═════ Dataset records ═════

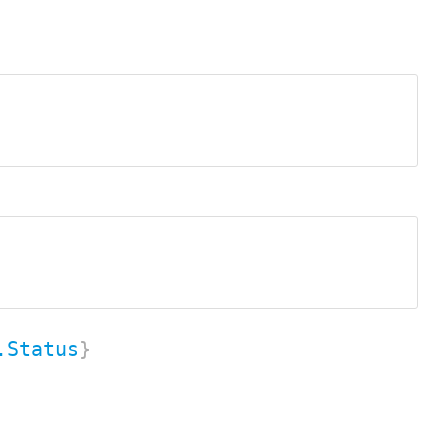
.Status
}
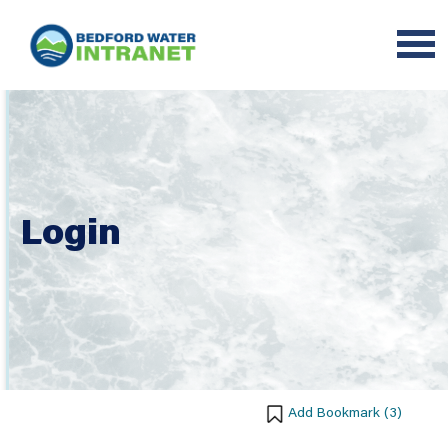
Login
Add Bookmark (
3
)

═════
═════ Dataset records ═════

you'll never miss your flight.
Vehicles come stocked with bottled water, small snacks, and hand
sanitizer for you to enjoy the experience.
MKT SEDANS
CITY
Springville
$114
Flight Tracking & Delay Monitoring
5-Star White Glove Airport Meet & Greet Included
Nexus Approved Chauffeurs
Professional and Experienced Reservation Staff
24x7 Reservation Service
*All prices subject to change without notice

═════
═════ Dataset records ═════

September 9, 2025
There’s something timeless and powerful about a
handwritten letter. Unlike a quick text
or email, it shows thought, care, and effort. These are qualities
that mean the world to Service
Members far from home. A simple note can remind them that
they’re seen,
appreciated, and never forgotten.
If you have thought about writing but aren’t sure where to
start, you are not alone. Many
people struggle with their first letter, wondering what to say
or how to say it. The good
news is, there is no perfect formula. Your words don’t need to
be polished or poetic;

═════

Assignment:
What is needed is every line from the data above that includes the string "never", copied out.

Answer to this task:
you'll never miss your flight.
appreciated, and never forgotten.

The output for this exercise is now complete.